I've had 17 fosters, mostly wirehairs, a few shorthairs. Shorthairs, we see a lot of them that get returned at 10-14 months to the rescue. Nothing wrong with the dogs, and people will say "they don't have the time," but in reality, they didn't anticipate what they were getting. Time had little to do with it, expectations did.
 

buckshooter

Old Mossy Horns
It's simple really. If you get a hunting dog , the dog deserves to be given the time , attention and love required to make the dog happy. The owners happiness always comes 2nd.

But if the owner/handler gives the animal what it deserves then both the animal and the human are very , very happy.

Just my 2 cents worth.
 

Loganwayne

Eight Pointer
I have French Brittany’s which in my opinion are a little bit more clam and civil in the house than an American Britt. I raised one going to college full time working an internship and a job working 20-30 hrs a week but he came with me to work. The other I’ve raised working 45-50 hrs a week. But with what your wanting one of the German dogs is probably more along the right line.

2 things
1st I’d consider the versatile dogs are fur driven more than the other bird dogs. They don’t care if it’s the neighbors cat or little fluffy dog they just wanna get it. It’s in their dna.
2nd it sounds like you’ll still be renting. How sure are you about the dog policy and what happens if your dog grabs the neighborhood cat? Would you be evicted or have to get rid of the dog. You’d hate to get a dog and put in the work to have to get rid of it because you have to move again and can’t find a place that will take it as well.
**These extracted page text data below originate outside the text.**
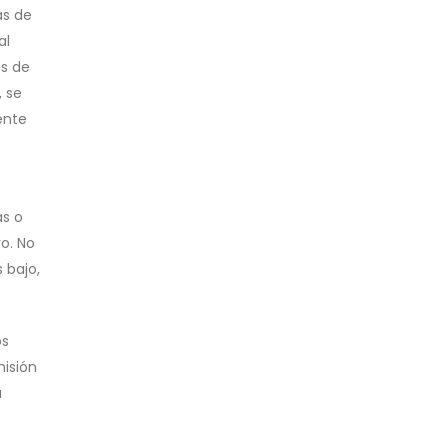
as de
al
es de
, se
ente
as o
o. No
 bajo,
os
misión
a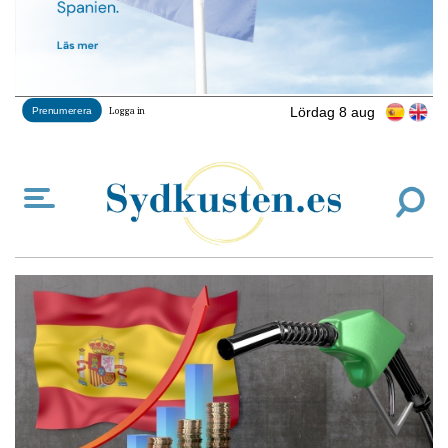
Lördag 8 aug
Prenumerera
Logga in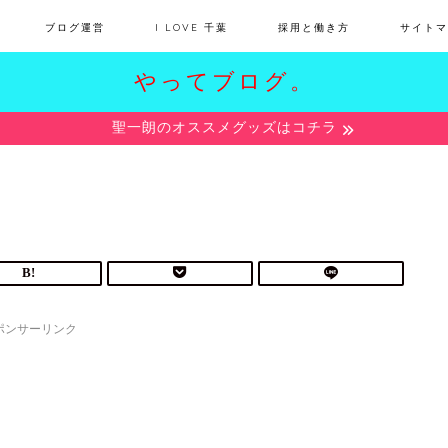
ブログ運営
I LOVE 千葉
採用と働き方
サイトマ
やってブログ。
聖一朗のオススメグッズはコチラ
ポンサーリンク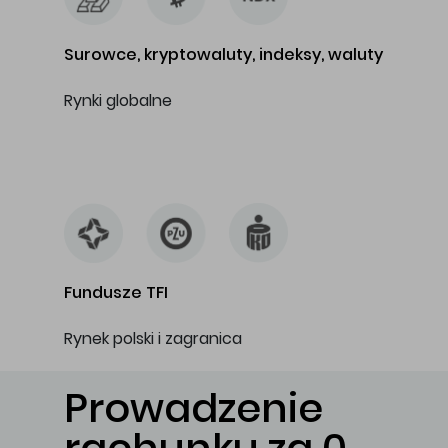
Surowce, kryptowaluty, indeksy, waluty
Rynki globalne
…
Fundusze TFI
Rynek polski i zagranica
Prowadzenie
Also birds your gonna need them for training at some point. Pigeons are easy to keep but fairly nasty. You’ll need a place to keep bird no matter what kind you want to use
 

Cootmeurer

Six Pointer
Lots of good advice here.
I’ve had labs for a long time and from the right bloodline they adapt very well to being house/hunting dog.
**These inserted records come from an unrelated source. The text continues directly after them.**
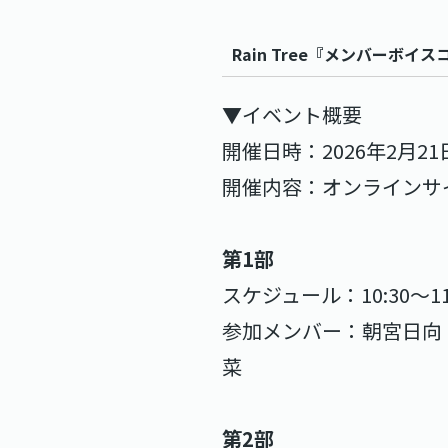
Rain Tree
『メンバーボイスコ
▼イベント概要
開催日時：2026年2月2
開催内容：オンラインサ
第1部
スケジュール：10:30〜11
参加メンバー：朝宮日向
菜
第2部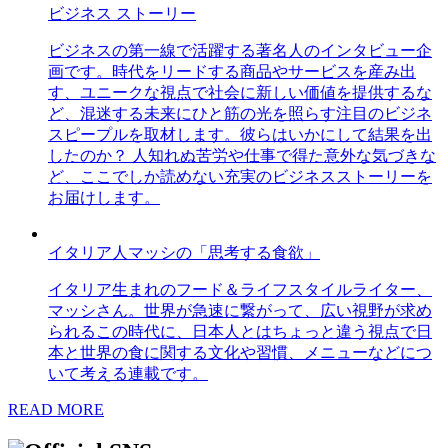
ビジネス ストーリー
ビジネスの第一線で活躍する著名人のインタビュー企
画です。時代をリードする商品やサービスを産み出
す、ユニークな視点で社会に新しい価値を提供するな
ど、混迷する未来にひと筋の光を照らす注目のビジネ
スピープルを取材します。彼らはいかにして結果を出
したのか？ 人知れぬ苦労や仕事で得た意外な気づきな
ど、ここでしか読めない充実のビジネスストーリーを
お届けします。
イタリア人マッシの「思考する食欲」
イタリア生まれのフード＆ライフスタイルライター、
マッシさん。世界が急速に繋がって、広い視野が求め
られるこの時代に、日本人とはちょっと違う視点で日
本と世界の食に関する文化や習慣、メニューなどにつ
いて考える連載です。
READ MORE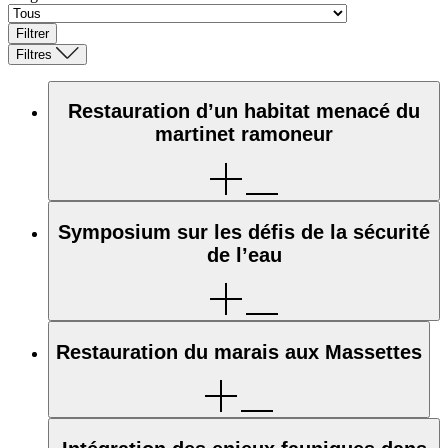
Filtrer
Filtres
Restauration d’un habitat menacé du
martinet ramoneur
Symposium sur les défis de la sécurité
de l’eau
Restauration du marais aux Massettes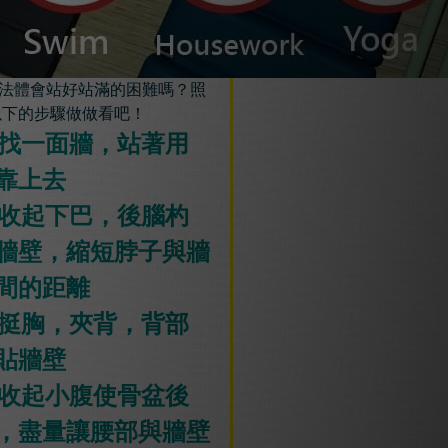
法體會站好站滿的困難嗎？照
以下的步驟做做看吧！
. 找一面牆，站著用
靠上去
. 收起下巴，後腦杓
牆壁，縮短脖子與牆
間的距離
. 挺胸，夾背，背部
貼牆壁
. 收起小腹使骨盆後
，盡量讓腰部與牆壁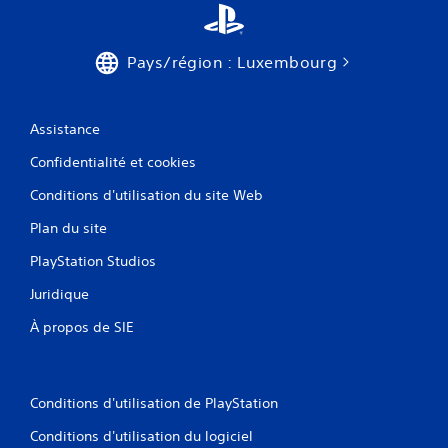
o
r
u
a
s
f
Pays/région : Luxembourg
s
f
o
i
n
c
t
h
Assistance
p
a
r
g
Confidentialité et cookies
o
e
p
t
Conditions d'utilisation du site Web
o
ê
Plan du site
s
t
é
e
PlayStation Studios
e
h
s
a
Juridique
.
u
t
À propos de SIE
e
I
(
n
H
v
U
Conditions d'utilisation de PlayStation
e
D
)
r
Conditions d'utilisation du logiciel
s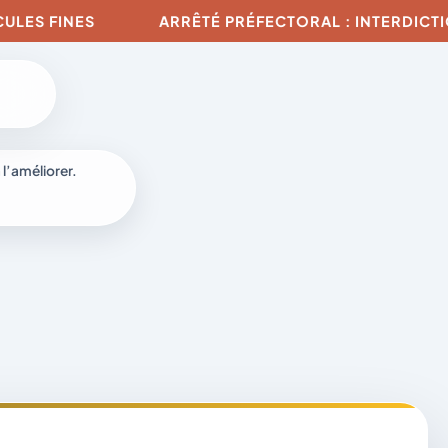
ES
ARRÊTÉ PRÉFECTORAL : INTERDICTION DE TO
 l’améliorer.
à
-
fr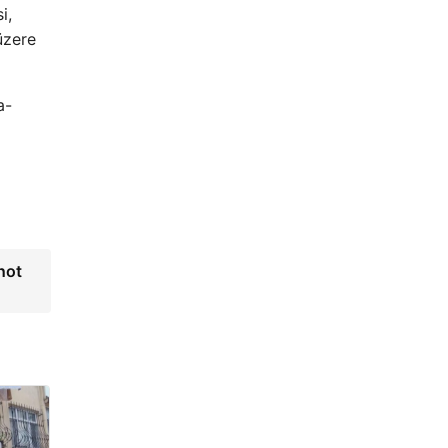
i,
üzere
a-
not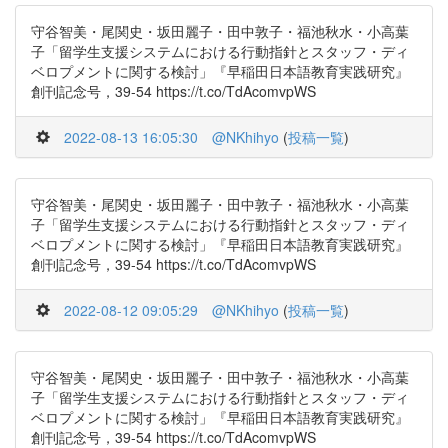
守谷智美・尾関史・坂田麗子・田中敦子・福池秋水・小高葉
子「留学生支援システムにおける行動指針とスタッフ・ディ
ベロプメントに関する検討」『早稲田日本語教育実践研究』
創刊記念号，39-54 https://t.co/TdAcomvpWS
2022-08-13 16:05:30
@NKhihyo
(
投稿一覧
)
守谷智美・尾関史・坂田麗子・田中敦子・福池秋水・小高葉
子「留学生支援システムにおける行動指針とスタッフ・ディ
ベロプメントに関する検討」『早稲田日本語教育実践研究』
創刊記念号，39-54 https://t.co/TdAcomvpWS
2022-08-12 09:05:29
@NKhihyo
(
投稿一覧
)
守谷智美・尾関史・坂田麗子・田中敦子・福池秋水・小高葉
子「留学生支援システムにおける行動指針とスタッフ・ディ
ベロプメントに関する検討」『早稲田日本語教育実践研究』
創刊記念号，39-54 https://t.co/TdAcomvpWS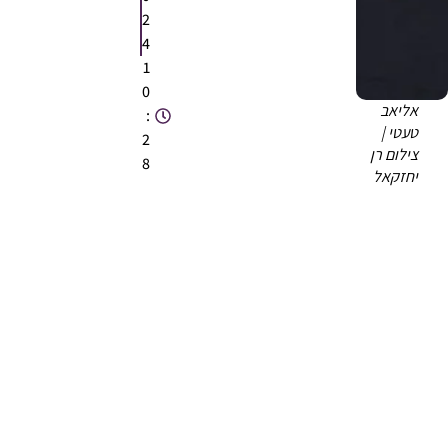
2
4
1
0
אליאב
:
טעטי |
2
צילום רן
8
יחזקאל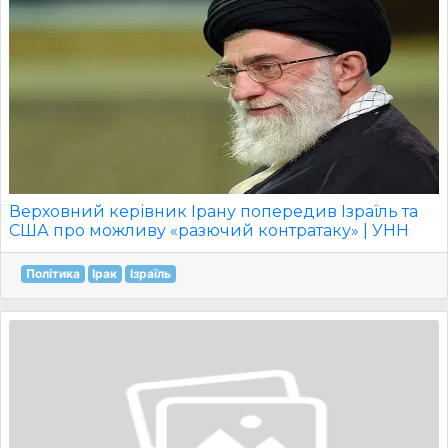
Верховний керівник Ірану попередив Ізраїль та
США про можливу «разючий контратаку» | УНН
Політика
Ірак
Ізраїль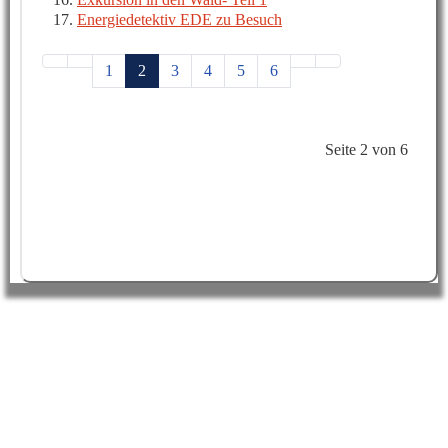
Energiedetektiv EDE zu Besuch
1
2
3
4
5
6
Seite 2 von 6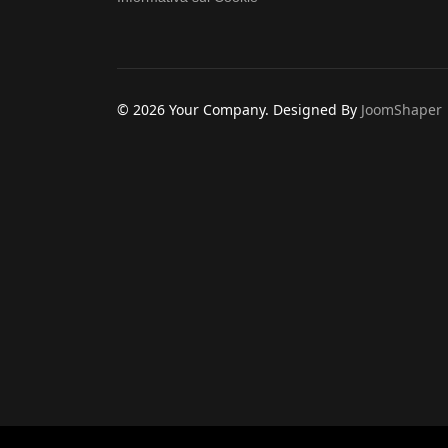
© 2026 Your Company. Designed By
JoomShaper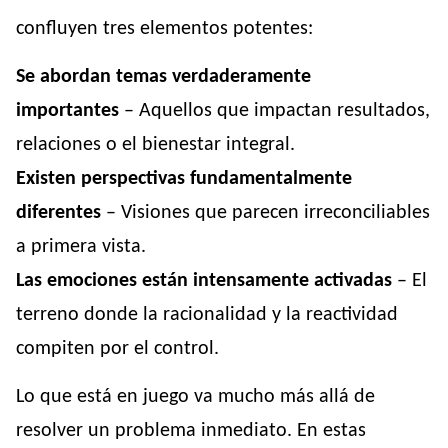
confluyen tres elementos potentes:
Se abordan temas verdaderamente
importantes
– Aquellos que impactan resultados,
relaciones o el bienestar integral.
Existen perspectivas fundamentalmente
diferentes
– Visiones que parecen irreconciliables
a primera vista.
Las emociones están intensamente activadas
– El
terreno donde la racionalidad y la reactividad
compiten por el control.
Lo que está en juego va mucho más allá de
resolver un problema inmediato. En estas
If you go the retriever route - I suggest the book “10 minute retriever”. Bottom line of the book, 10 minutes spent EVERY day with your dog will be more beneficial than crated for a week mad crammed weekend. Doesn’t mean that 10 minutes is enough -
Just that daily routine is great for a lab or other retrievers.
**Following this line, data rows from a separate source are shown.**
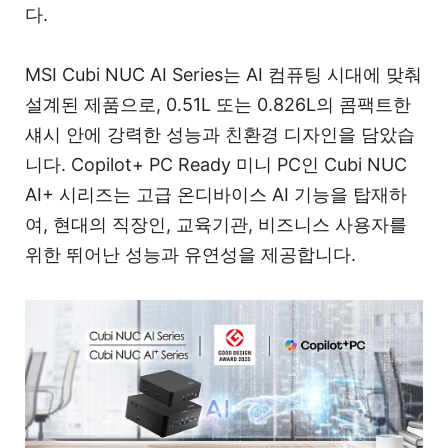
다.
MSI Cubi NUC AI Series는 AI 컴퓨팅 시대에 맞춰
설계된 제품으로, 0.51L 또는 0.826L의 콤팩트한
섀시 안에 강력한 성능과 친환경 디자인을 담았습
니다. Copilot+ PC Ready 미니 PC인 Cubi NUC
AI+ 시리즈는 고급 온디바이스 AI 기능을 탑재하
여, 현대의 직장인, 교육기관, 비즈니스 사용자를
위한 뛰어난 성능과 유연성을 제공합니다.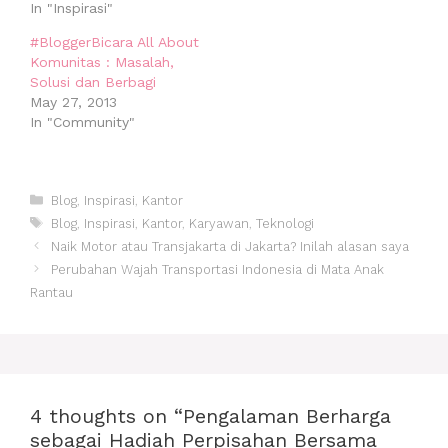
In "Inspirasi"
#BloggerBicara All About
Komunitas : Masalah,
Solusi dan Berbagi
May 27, 2013
In "Community"
Categories
Blog
,
Inspirasi
,
Kantor
Tags
Blog
,
Inspirasi
,
Kantor
,
Karyawan
,
Teknologi
Post
Naik Motor atau Transjakarta di Jakarta? Inilah alasan saya
navigation
Perubahan Wajah Transportasi Indonesia di Mata Anak
Rantau
4 thoughts on “Pengalaman Berharga
sebagai Hadiah Perpisahan Bersama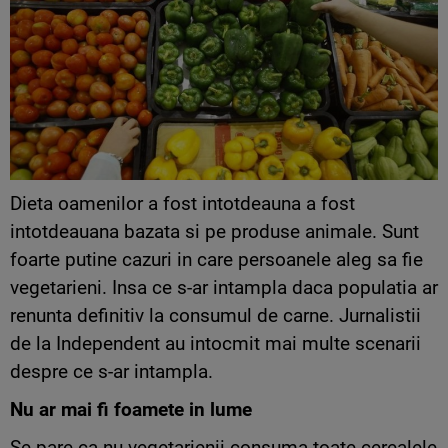
Dieta oamenilor a fost intotdeauna a fost
intotdeauana bazata si pe produse animale. Sunt
foarte putine cazuri in care persoanele aleg sa fie
vegetarieni. Insa ce s-ar intampla daca populatia ar
renunta definitiv la consumul de carne. Jurnalistii
de la Independent au intocmit mai multe scenarii
despre ce s-ar intampla.
Nu ar mai fi foamete in lume
Se pare ca nu vegetarienii consuma toate cerealele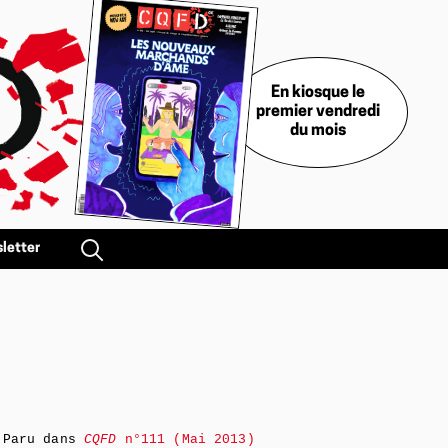
En kiosque le
premier vendredi
du mois
letter
Paru dans
CQFD
n°111 (Mai 2013)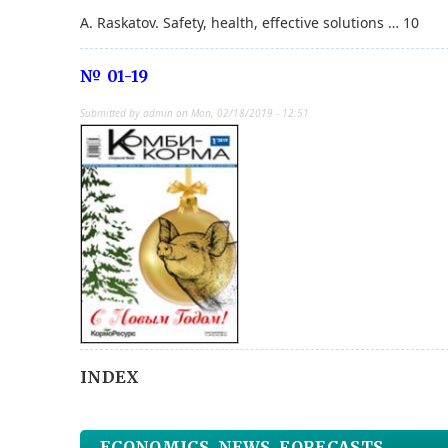
A. Raskatov. Safety, health, effective solutions … 10
№ 01-19
Submitted by
admin
on
Mon, 02/18/2019 - 12:51
INDEX
ECONOMICS, NEWS, FORECASTS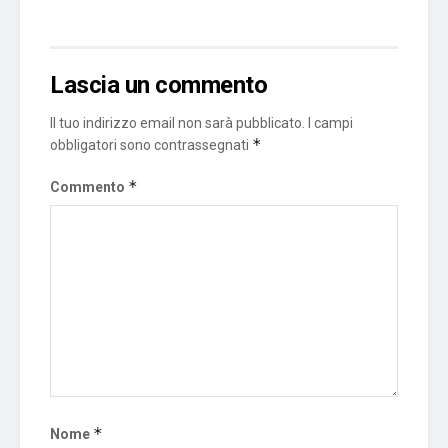
Lascia un commento
Il tuo indirizzo email non sarà pubblicato.
I campi
*
obbligatori sono contrassegnati
*
Commento
*
Nome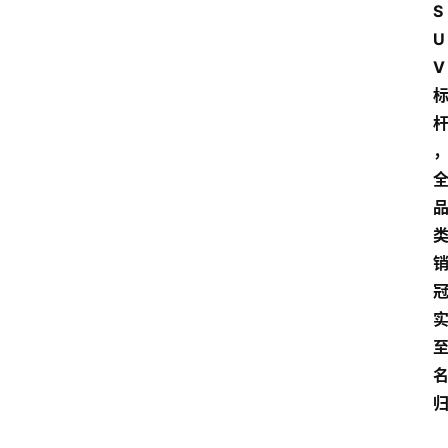
S
U
V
However, this still doesn’t solve the puppy problem and it may make sense to get an older or rescue dog
 

JONOV

Twelve Pointer
I have French Brittany’s which in my opinion are a little bit more clam and civil in the house than an American Britt. I raised one going to college full time working an internship and a job working 20-30 hrs a week but he came with me to work. The other I’ve raised working 45-50 hrs a week. But with what your wanting one of the German dogs is probably more along the right line.

2 things
1st I’d consider the versatile dogs are fur driven more than the other bird dogs. They don’t care if it’s the neighbor's cat or little fluffy dog they just wanna get it. It’s in their dna.
We've caught five possums this spring already...Small dogs are usually fine. For whatever reason the females seem to be worse than the males with the small dogs. The males on the whole have been fine with them.
 

nccatfisher

Old Mossy Horns
Contributor
Earl spent 20 minutes chasing a beaver around a pond this morning,,,, even opened for a while when it stayed on top,,,

God help the pup if he ever catches one!!
I can tell you firsthand that they can be a handfull. I had a big male cur catch one (a grown one) a long way from water and he had his hands full. It was out in a clearcut and I didn't know what in the world he had come up on to I got there.
 

bowhuntingrook

Old Mossy Horns
They are correct in that a truly versatile German dog tends to be very game on fur. This is because fox/badger and hunting for fur is priority in Germany over pointing. Even so for tracking wounded game as they do it off lead with larger breeds, they like dog to latch and hold. So those traits of aggression on fur are continued intentionally. The littermate to my male is hunting fox underground in Germany and killing them with no negotiation, just gets to them and kills, she is 19 lb. I have an Americanized German dog, and I have a straight German dog, I see difference even between them because breeders hand pick the dogs based on what they do or hunt for the most. Pointing/den work/tracking/water etc.

The dogs will do it all, but some will be better in certain categories.